組織向け脅威1位はランサム攻撃
独立行政法人情報処理推進機構(IPA)では、情報セキュリティ対策の普及を目的として2006年から、前年に発生した情報セキュリティ事故や攻撃の状況などを「情報セキュリティ10大脅威」として公表している。1月30日に公表した「情報セキュリティ10大脅威2025」は、24年に発生したセキュリティ事故や攻撃の状況などからIPAが脅威候補を選定し、情報セキュリティ分野の研究者、企業の実務担当者など約200人のメンバーで構成する「10大脅威選考会」の投票を経て決定したものである。
「組織」向け脅威について、1位の「ランサム攻撃による被害」と2位の「サプライチェーンや委託先を狙った攻撃」は昨年と順位は変わっていない。
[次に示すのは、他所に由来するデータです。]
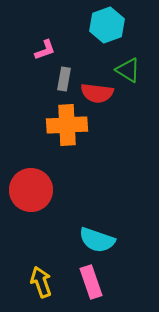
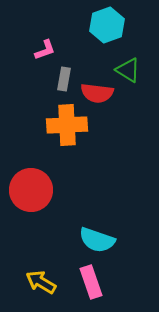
yellow arrow: rotated 40 degrees counterclockwise
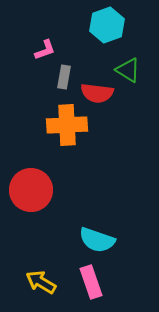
gray rectangle: moved 2 px up
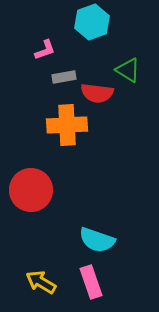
cyan hexagon: moved 15 px left, 3 px up
gray rectangle: rotated 70 degrees clockwise
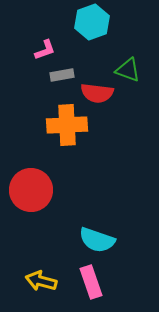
green triangle: rotated 12 degrees counterclockwise
gray rectangle: moved 2 px left, 2 px up
yellow arrow: moved 1 px up; rotated 16 degrees counterclockwise
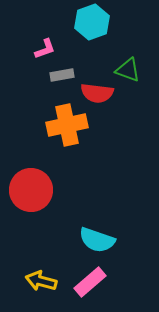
pink L-shape: moved 1 px up
orange cross: rotated 9 degrees counterclockwise
pink rectangle: moved 1 px left; rotated 68 degrees clockwise
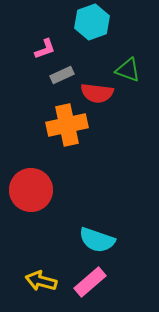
gray rectangle: rotated 15 degrees counterclockwise
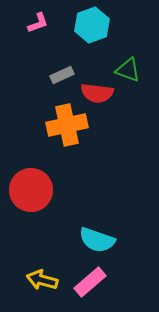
cyan hexagon: moved 3 px down
pink L-shape: moved 7 px left, 26 px up
yellow arrow: moved 1 px right, 1 px up
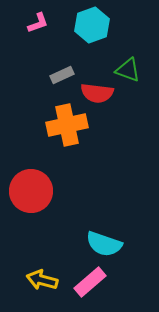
red circle: moved 1 px down
cyan semicircle: moved 7 px right, 4 px down
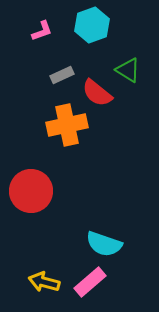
pink L-shape: moved 4 px right, 8 px down
green triangle: rotated 12 degrees clockwise
red semicircle: rotated 32 degrees clockwise
yellow arrow: moved 2 px right, 2 px down
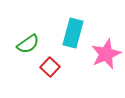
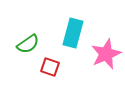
red square: rotated 24 degrees counterclockwise
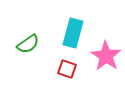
pink star: moved 2 px down; rotated 16 degrees counterclockwise
red square: moved 17 px right, 2 px down
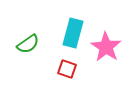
pink star: moved 9 px up
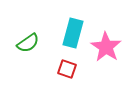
green semicircle: moved 1 px up
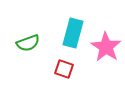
green semicircle: rotated 15 degrees clockwise
red square: moved 3 px left
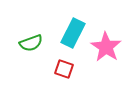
cyan rectangle: rotated 12 degrees clockwise
green semicircle: moved 3 px right
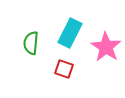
cyan rectangle: moved 3 px left
green semicircle: rotated 115 degrees clockwise
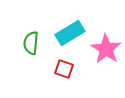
cyan rectangle: rotated 32 degrees clockwise
pink star: moved 2 px down
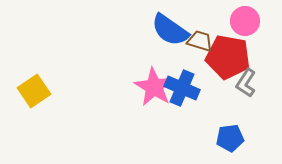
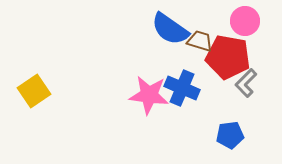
blue semicircle: moved 1 px up
gray L-shape: rotated 12 degrees clockwise
pink star: moved 5 px left, 8 px down; rotated 24 degrees counterclockwise
blue pentagon: moved 3 px up
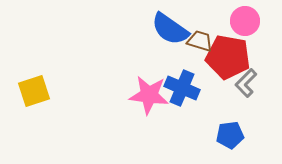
yellow square: rotated 16 degrees clockwise
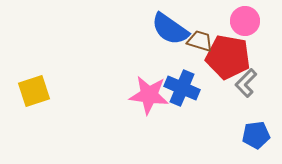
blue pentagon: moved 26 px right
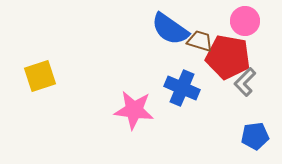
gray L-shape: moved 1 px left, 1 px up
yellow square: moved 6 px right, 15 px up
pink star: moved 15 px left, 15 px down
blue pentagon: moved 1 px left, 1 px down
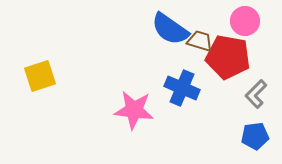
gray L-shape: moved 11 px right, 12 px down
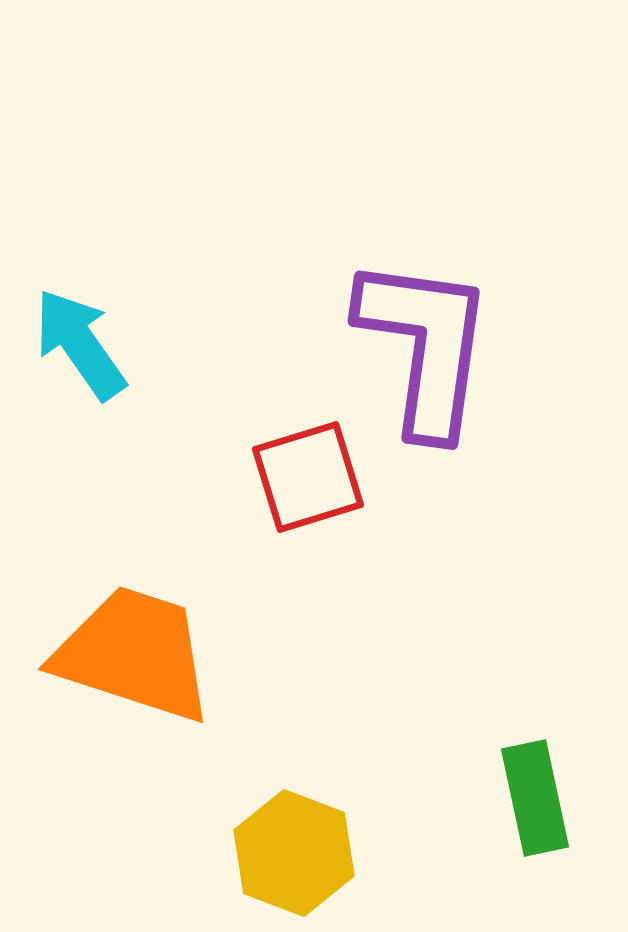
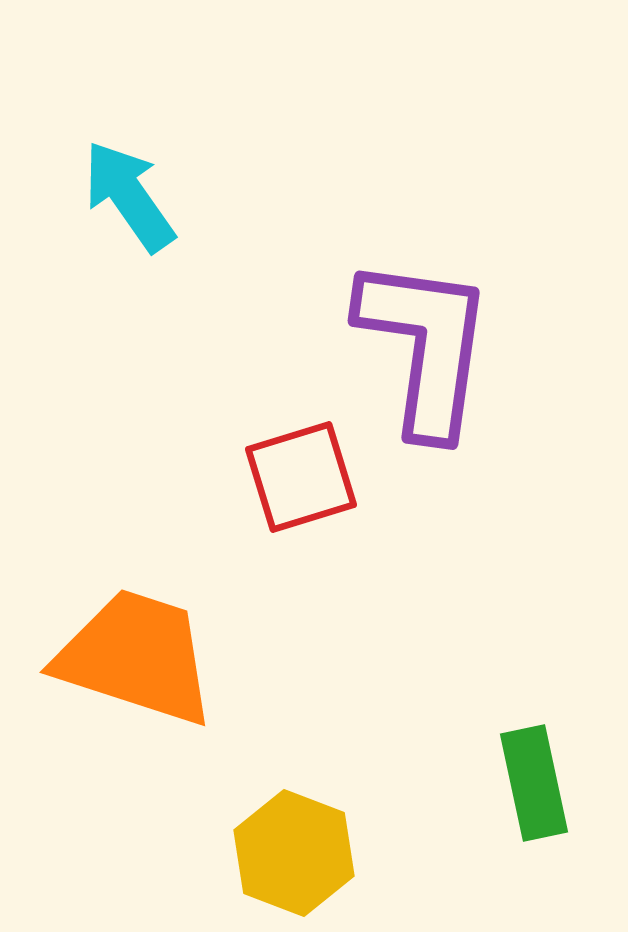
cyan arrow: moved 49 px right, 148 px up
red square: moved 7 px left
orange trapezoid: moved 2 px right, 3 px down
green rectangle: moved 1 px left, 15 px up
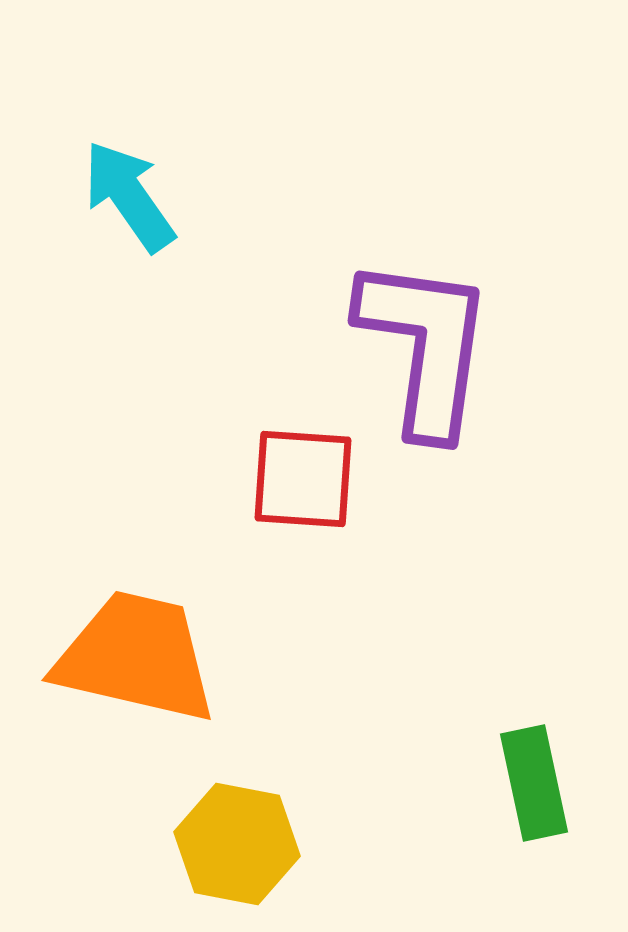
red square: moved 2 px right, 2 px down; rotated 21 degrees clockwise
orange trapezoid: rotated 5 degrees counterclockwise
yellow hexagon: moved 57 px left, 9 px up; rotated 10 degrees counterclockwise
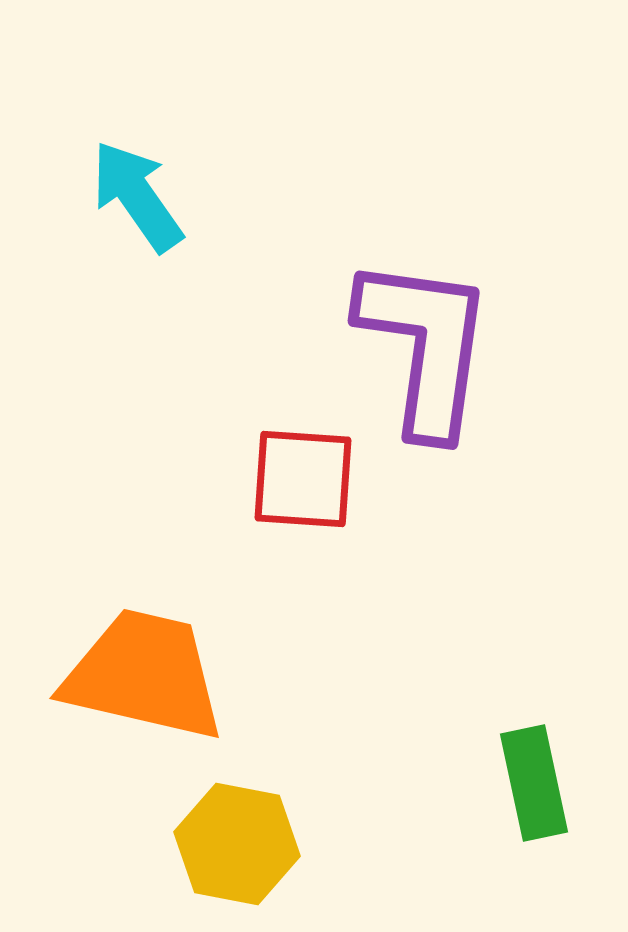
cyan arrow: moved 8 px right
orange trapezoid: moved 8 px right, 18 px down
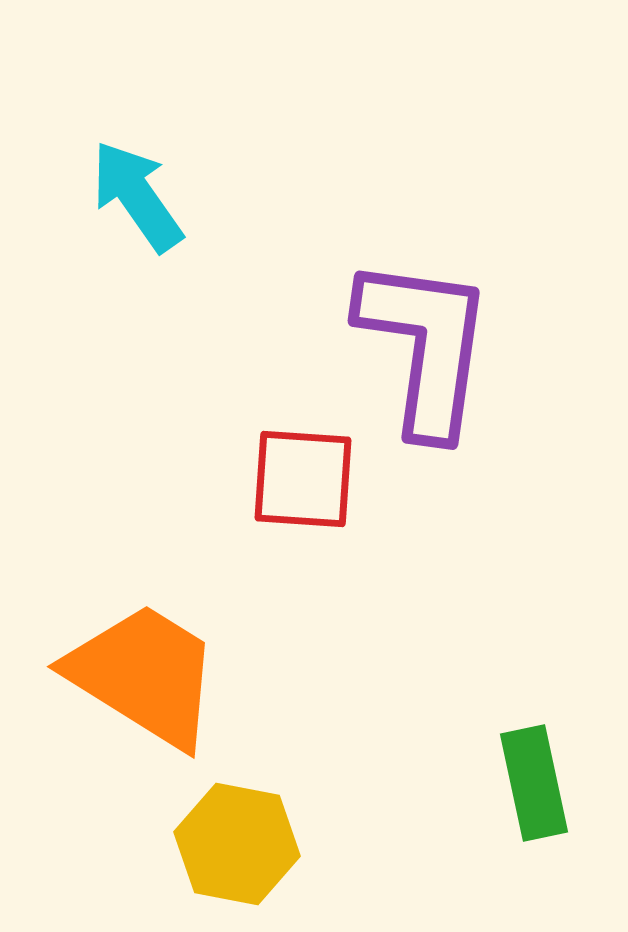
orange trapezoid: rotated 19 degrees clockwise
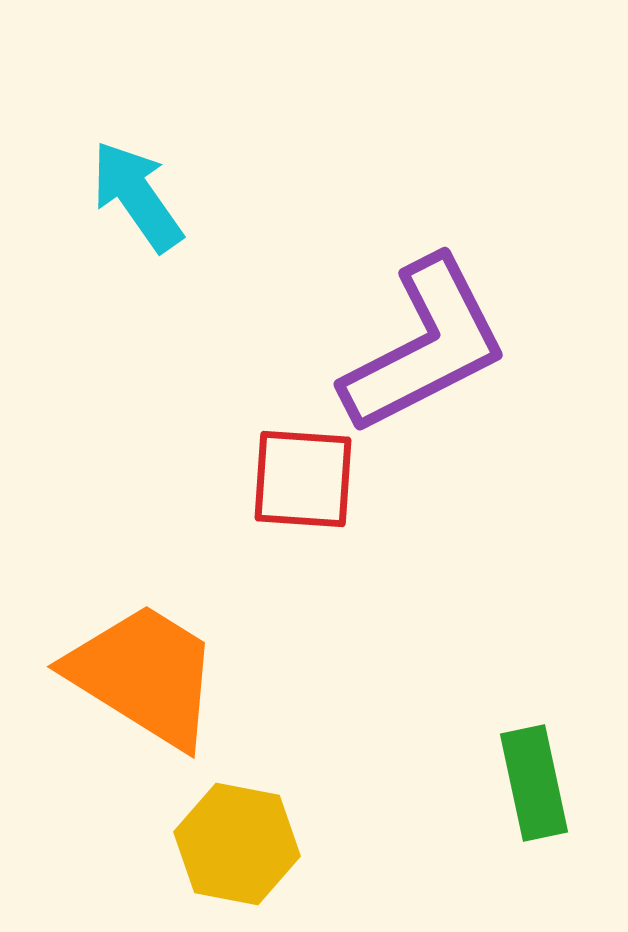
purple L-shape: rotated 55 degrees clockwise
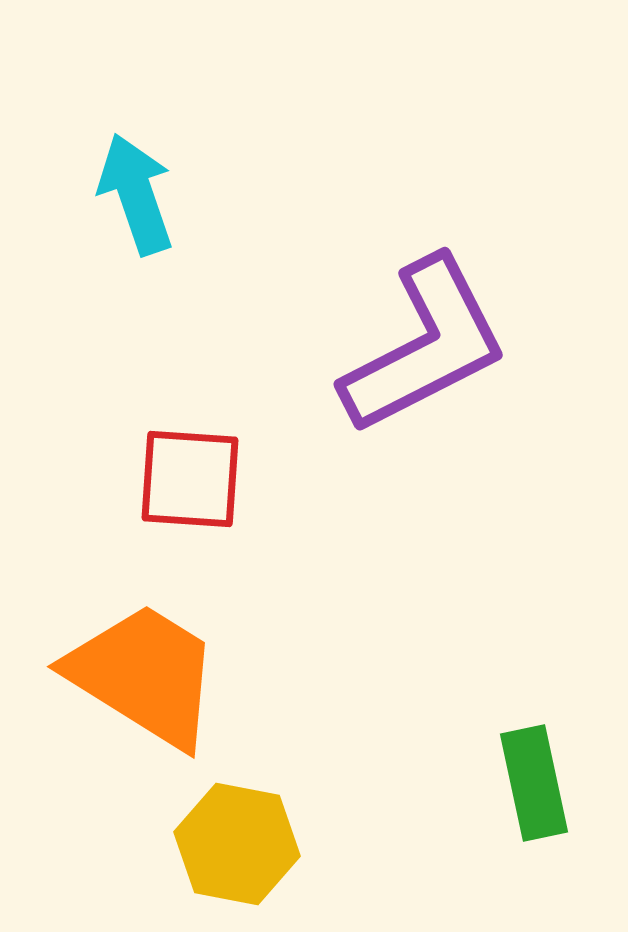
cyan arrow: moved 1 px left, 2 px up; rotated 16 degrees clockwise
red square: moved 113 px left
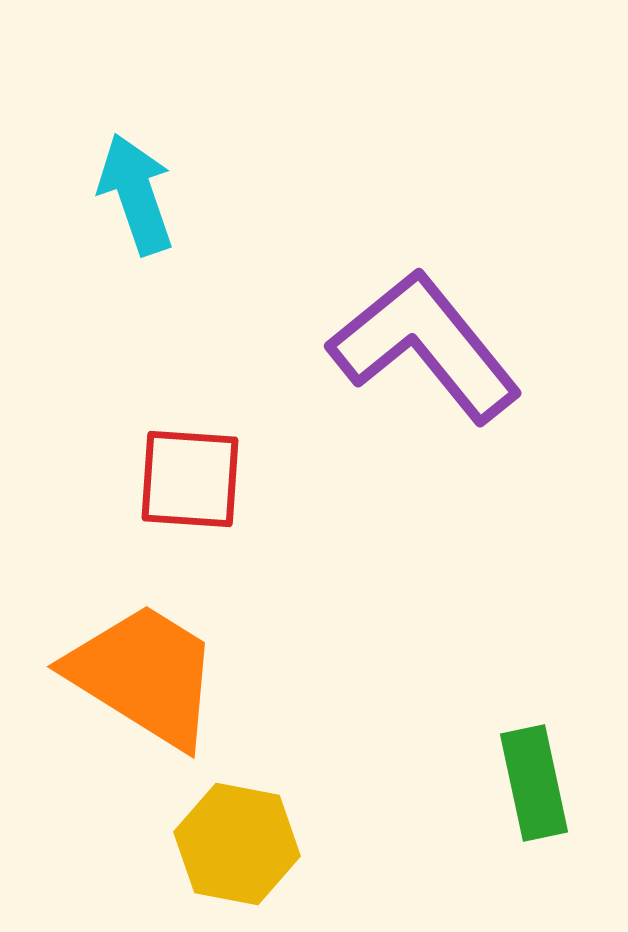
purple L-shape: rotated 102 degrees counterclockwise
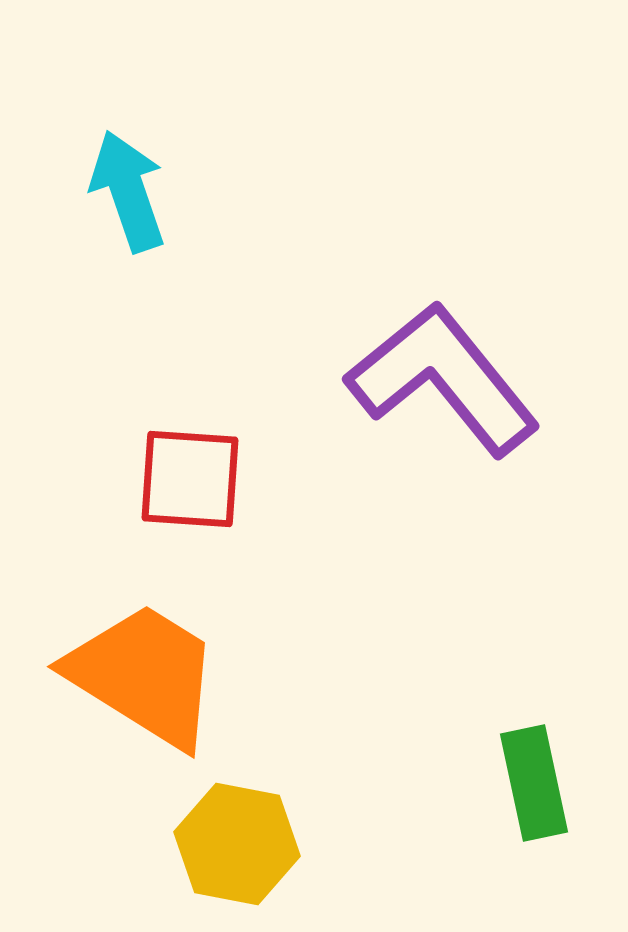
cyan arrow: moved 8 px left, 3 px up
purple L-shape: moved 18 px right, 33 px down
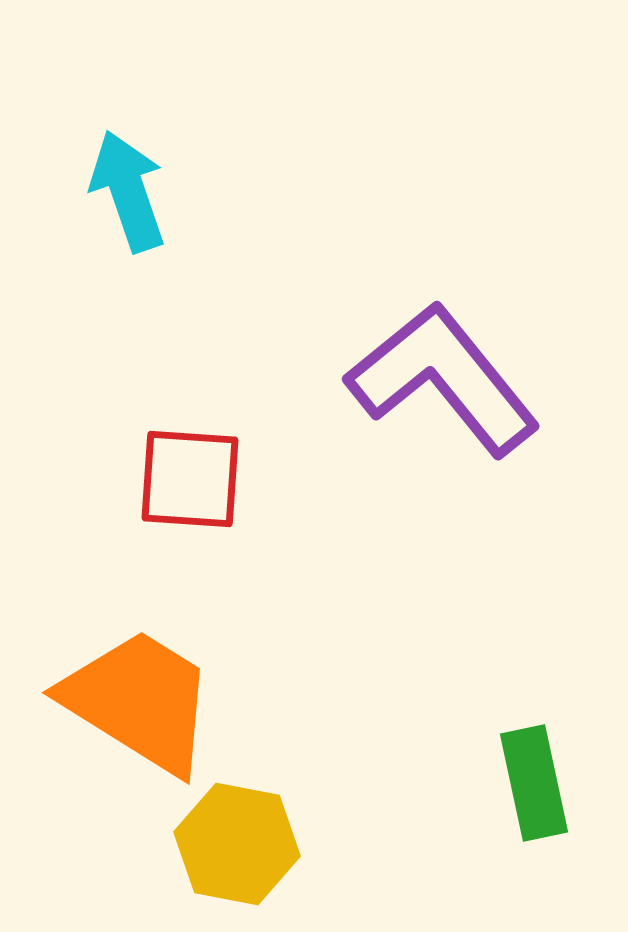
orange trapezoid: moved 5 px left, 26 px down
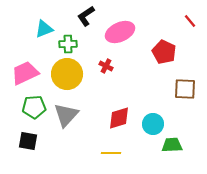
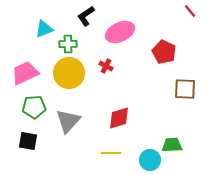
red line: moved 10 px up
yellow circle: moved 2 px right, 1 px up
gray triangle: moved 2 px right, 6 px down
cyan circle: moved 3 px left, 36 px down
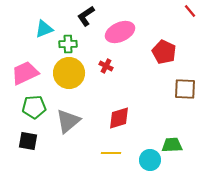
gray triangle: rotated 8 degrees clockwise
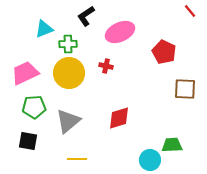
red cross: rotated 16 degrees counterclockwise
yellow line: moved 34 px left, 6 px down
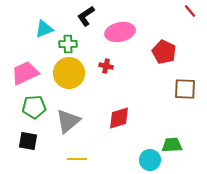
pink ellipse: rotated 12 degrees clockwise
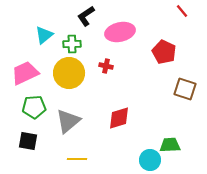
red line: moved 8 px left
cyan triangle: moved 6 px down; rotated 18 degrees counterclockwise
green cross: moved 4 px right
brown square: rotated 15 degrees clockwise
green trapezoid: moved 2 px left
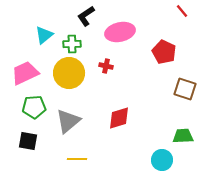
green trapezoid: moved 13 px right, 9 px up
cyan circle: moved 12 px right
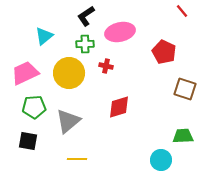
cyan triangle: moved 1 px down
green cross: moved 13 px right
red diamond: moved 11 px up
cyan circle: moved 1 px left
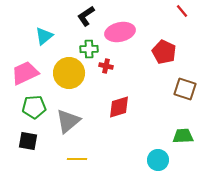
green cross: moved 4 px right, 5 px down
cyan circle: moved 3 px left
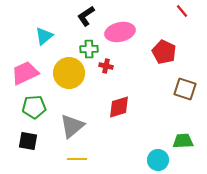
gray triangle: moved 4 px right, 5 px down
green trapezoid: moved 5 px down
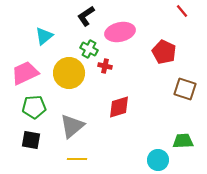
green cross: rotated 30 degrees clockwise
red cross: moved 1 px left
black square: moved 3 px right, 1 px up
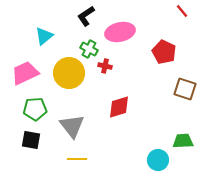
green pentagon: moved 1 px right, 2 px down
gray triangle: rotated 28 degrees counterclockwise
昨年7位の「システムの脆弱(ぜいじゃく)性を突いた攻撃」が3位に順位を上げている。これは、昨年5位の「修正プログラムの公開前を狙う攻撃(ゼロデイ攻撃)」を今回「システムの脆弱性を突いた攻撃」に統合した影響が一因として考えられる。
また、今回新設した「地政学的リスクに起因するサイバー攻撃」が7位に選出された。地政学的リスクとは、地理的条件に基づいた国や地域の政治や軍事などに関わるリスクのことであり、具体例としては、1月に警察庁と内閣サイバーセキュリティセンターから公表された「MirrorFace(ミラーフェイス:攻撃グループの呼称)によるサイバー攻撃について(注意喚起)」という注意喚起が該当する。さらに、年末年始にも見られた「分散型サービス妨害攻撃(DDoS攻撃)」が、20年以来再びランクインしている。
手口を知っておき適切な対策を
「組織」向け脅威は、セキュリティ対策情報を継続的に収集し、使用している機器やサービスに適切なセキュリティ対策を講じつつ、各脅威が自組織の事業や体制にどのようなリスクがあるのか洗い出すことが重要である。
「個人」向け脅威は、全て前年と変化がなかった。しかし、前年と同じ脅威であっても取り巻く環境も同じというわけではない。攻撃者は手口を進化させ、特に社会的に注目されるニュースや新技術(生成AIなど)を巧妙に利用して、日々新たな攻撃を仕掛けている。日頃から脅威に関する最新情報に注意を払い、手口を知っておくことが重要である。 なお、「個人」向け脅威は、順位ではなく五十音順での紹介となっている。いずれの脅威についても十分な注意が必要である。
「情報セキュリティ10大脅威2025」の詳しい解説は、2月下旬以降にIPAのウェブサイトで順次公開する予定である。IT・セキュリティ担当者が情報セキュリティの最新動向を把握するためだけでなく、対策の検討や組織内教育などにも活用してほしい。